Action item.
Extract every line of the material that holds the string "hari".
*** Opening of Task inputs ***
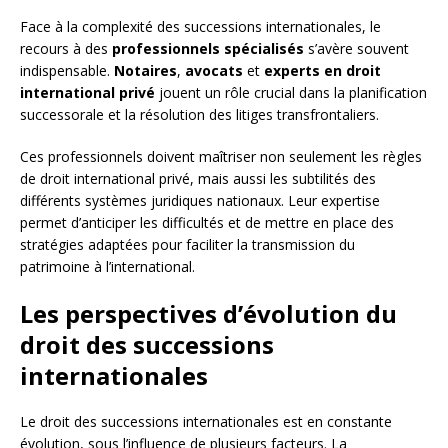
Face à la complexité des successions internationales, le
recours à des
professionnels spécialisés
s’avère souvent
indispensable.
Notaires
,
avocats
et
experts en droit
international privé
jouent un rôle crucial dans la planification
successorale et la résolution des litiges transfrontaliers.
Ces professionnels doivent maîtriser non seulement les règles
de droit international privé, mais aussi les subtilités des
différents systèmes juridiques nationaux. Leur expertise
permet d’anticiper les difficultés et de mettre en place des
stratégies adaptées pour faciliter la transmission du
patrimoine à l’international.
Les perspectives d’évolution du
droit des successions
internationales
Le droit des successions internationales est en constante
évolution, sous l’influence de plusieurs facteurs. La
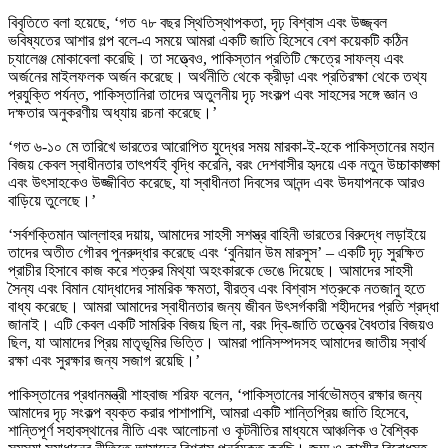
বিবৃতিতে বলা হয়েছে, ‘গত ৭৮ বছর স্থিতিস্থাপকতা, দৃঢ় বিশ্বাস এবং উজ্জ্বল
ভবিষ্যতের আশার গল্প বলে-এ সময়ে আমরা একটি জাতি হিসেবে বেশ কয়েকটি কঠিন
চ্যালেঞ্জ মোকাবেলা করেছি। তা সত্ত্বেও, পাকিস্তান প্রতিটি ক্ষেত্রে সাফল্য এবং
অর্জনের মাইলফলক অর্জন করেছে। অর্থনীতি থেকে ক্রীড়া এবং প্রতিরক্ষা থেকে তথ্য
প্রযুক্তি পর্যন্ত, পাকিস্তানিরা তাদের অতুলনীয় দৃঢ় সংকল্প এবং সাহসের সঙ্গে জ্ঞান ও
দক্ষতার অনুকরণীয় অধ্যায় রচনা করেছে।’
‘গত ৬-১০ মে তারিখে ভারতের আরোপিত যুদ্ধের সময় মারকা-ই-হকে পাকিস্তানের মহান
বিজয় কেবল স্বাধীনতার তাৎপর্যই বৃদ্ধি করেনি, বরং দেশবাসীর হৃদয়ে এক নতুন উচ্চাকাঙ্ক্ষা
এবং উৎসাহকেও উজ্জীবিত করেছে, যা স্বাধীনতা দিবসের আনন্দ এবং উদযাপনকে আরও
বাড়িয়ে তুলেছে।’
‘সর্বশক্তিমান আল্লাহর দয়ায়, আমাদের সাহসী সশস্ত্র বাহিনী ভারতের বিরুদ্ধে লড়াইয়ে
তাদের অতীত গৌরব পুনরুদ্ধার করেছে এবং ‘বুনিয়ান উম মারসুস’ – একটি দৃঢ় সুরক্ষিত
প্রাচীর হিসাবে কাজ করে শত্রুর মিথ্যা অহংকারকে ভেঙে দিয়েছে। আমাদের সাহসী
সৈন্য এবং বিমান যোদ্ধাদের সামরিক ক্ষমতা, বীরত্ব এবং বিশ্বাস শত্রুকে নতজানু হতে
বাধ্য করেছে। আমরা আমাদের স্বাধীনতার জন্য জীবন উৎসর্গকারী শহীদদের প্রতি শ্রদ্ধা
জানাই। এটি কেবল একটি সামরিক বিজয় ছিল না, বরং দ্বি-জাতি তত্ত্বের বৈধতার বিজয়ও
ছিল, যা আমাদের প্রিয় মাতৃভূমির ভিত্তি। আমরা পানিসম্পদসহ আমাদের জাতীয় স্বার্থ
রক্ষা এবং সুরক্ষার জন্য সজাগ রয়েছি।’
পাকিস্তানের প্রধানমন্ত্রী শাহবাজ শরিফ বলেন, ‘পাকিস্তানের সার্বভৌমত্ব রক্ষার জন্য
আমাদের দৃঢ় সংকল্প ব্যক্ত করার পাশাপাশি, আমরা একটি শান্তিপ্রিয় জাতি হিসেবে,
শান্তিপূর্ণ সহাবস্থানের নীতি এবং আলোচনা ও কূটনীতির মাধ্যমে আঞ্চলিক ও বৈশ্বিক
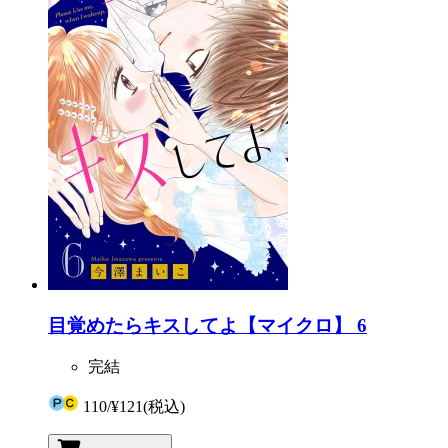
目覚めたらキスしてよ【マイクロ】 6
完結
110
/
¥121
(税込)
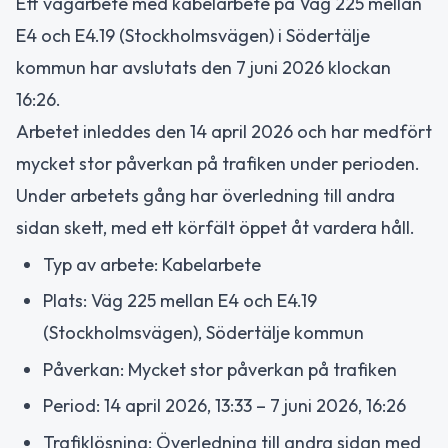
Ett vägarbete med kabelarbete på Väg 225 mellan
E4 och E4.19 (Stockholmsvägen) i Södertälje
kommun har avslutats den 7 juni 2026 klockan
16:26.
Arbetet inleddes den 14 april 2026 och har medfört
mycket stor påverkan på trafiken under perioden.
Under arbetets gång har överledning till andra
sidan skett, med ett körfält öppet åt vardera håll.
Typ av arbete: Kabelarbete
Plats: Väg 225 mellan E4 och E4.19
(Stockholmsvägen), Södertälje kommun
Påverkan: Mycket stor påverkan på trafiken
Period: 14 april 2026, 13:33 – 7 juni 2026, 16:26
Trafiklösning: Överledning till andra sidan med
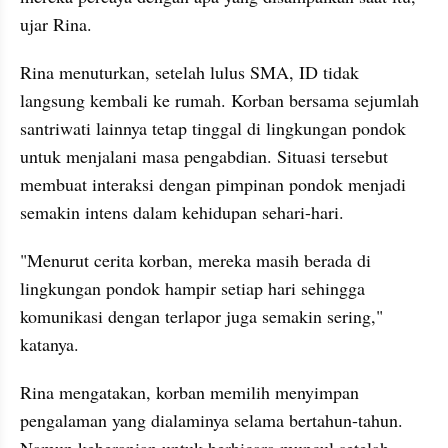
ujar Rina.
Rina menuturkan, setelah lulus SMA, ID tidak 
langsung kembali ke rumah. Korban bersama sejumlah 
santriwati lainnya tetap tinggal di lingkungan pondok 
untuk menjalani masa pengabdian. Situasi tersebut 
membuat interaksi dengan pimpinan pondok menjadi 
semakin intens dalam kehidupan sehari-hari.
"Menurut cerita korban, mereka masih berada di 
lingkungan pondok hampir setiap hari sehingga 
komunikasi dengan terlapor juga semakin sering," 
katanya.
Rina mengatakan, korban memilih menyimpan 
pengalaman yang dialaminya selama bertahun-tahun. 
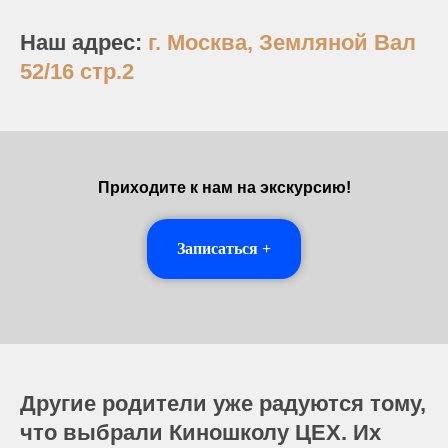
Наш адрес:
г. Москва, Земляной Вал
52/16 стр.2
Приходите к нам на экскурсию!
Записаться +
Другие родители уже радуются тому,
что выбрали Киношколу ЦЕХ. Их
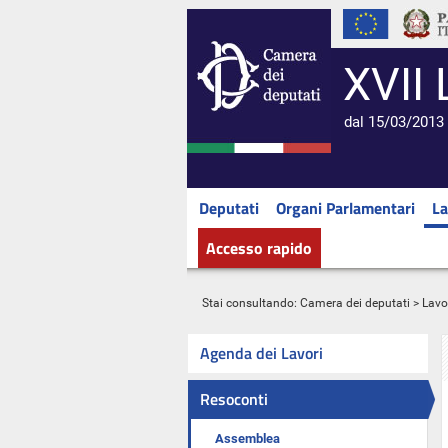
XVII 
dal 15/03/2013 
Deputati
Organi Parlamentari
La
Accesso rapido
Stai consultando:
Camera dei deputati
>
Lavo
Agenda dei Lavori
Resoconti
Assemblea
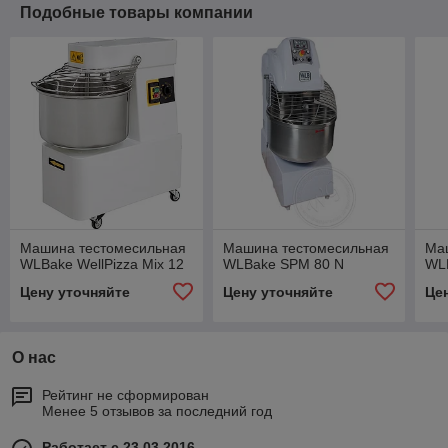
Подобные товары компании
Машина тестомесильная
Машина тестомесильная
Ма
WLBake WellPizza Mix 12
WLBake SPM 80 N
WLB
Цену уточняйте
Цену уточняйте
Це
О нас
Рейтинг не сформирован
Менее 5 отзывов за последний год
Работает с 23.03.2016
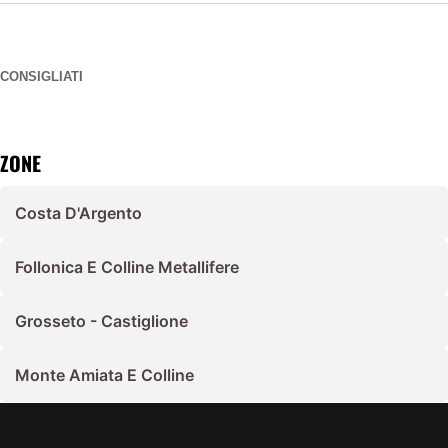
CONSIGLIATI
ZONE
Costa D'Argento
Follonica E Colline Metallifere
Grosseto - Castiglione
Monte Amiata E Colline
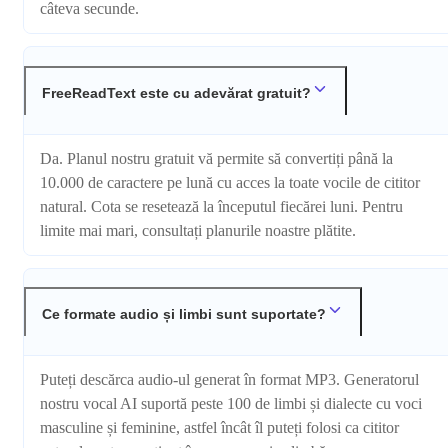
câteva secunde.
FreeReadText este cu adevărat gratuit?
Da. Planul nostru gratuit vă permite să convertiți până la
10.000 de caractere pe lună cu acces la toate vocile de cititor
natural. Cota se resetează la începutul fiecărei luni. Pentru
limite mai mari, consultați planurile noastre plătite.
Ce formate audio și limbi sunt suportate?
Puteți descărca audio-ul generat în format MP3. Generatorul
nostru vocal AI suportă peste 100 de limbi și dialecte cu voci
masculine și feminine, astfel încât îl puteți folosi ca cititor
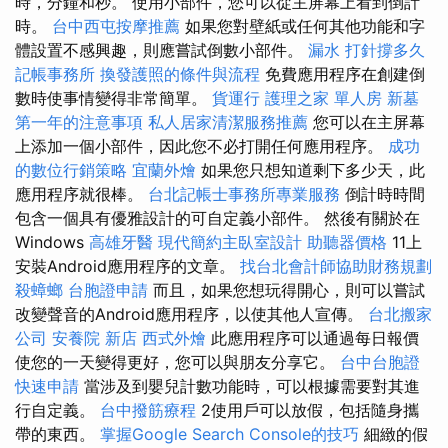
時，分鐘和秒。 使用小部件，您可以從主屏幕上看到倒計
時。
台中西屯按摩推薦
如果您對壁紙或任何其他功能和字
體設置不感興趣，則應嘗試倒數小部件。
漏水 打針撐多久
記帳事務所
換發護照的條件與流程
免費應用程序在創建倒
數時使事情變得非常簡單。
貨運行
護理之家 單人房
新墓
第一年的注意事項
私人居家清潔服務推薦
您可以在主屏幕
上添加一個小部件，因此您不必打開任何應用程序。
成功
的數位行銷策略
宜蘭外燴
如果您只想知道剩下多少天，此
應用程序就很棒。
台北記帳士事務所專業服務
倒計時時間
包含一個具有優雅設計的可自定義小部件。 然後有關於在
Windows
高雄牙醫
現代簡約主臥室設計
助聽器價格
11上
安裝Android應用程序的文章。
找台北會計師協助財務規劃
殺蟑螂
台胞證申請
而且，如果您想玩得開心，則可以嘗試
改變聲音的Android應用程序，以使其他人宣傳。
台北搬家
公司
安養院 新店
西式外燴
此應用程序可以通過每日報價
使您的一天變得更好，您可以與朋友分享它。
台中台胞證
快速申請
當涉及到嬰兒計數功能時，可以根據需要對其進
行自定義。
台中撥筋療程
2使用戶可以放假，包括隨身攜
帶的東西。
掌握Google Search Console的技巧
細緻的假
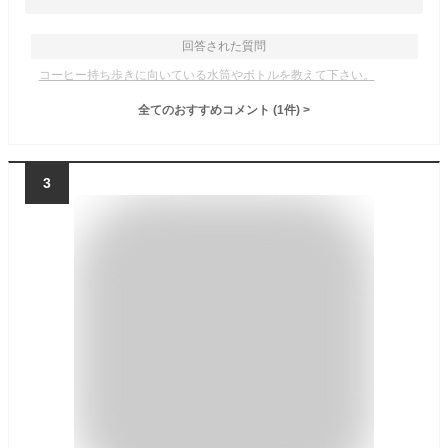
回答された質問
コーヒー持ち歩きに向いている水筒やボトルを教えて下さい。
全てのおすすめコメント
(
1
件)
>
3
*** Close of Task inputs ***
Solution to this problem.
semakin intens dalam kehidupan sehari-hari.
lingkungan pondok hampir setiap hari sehingga 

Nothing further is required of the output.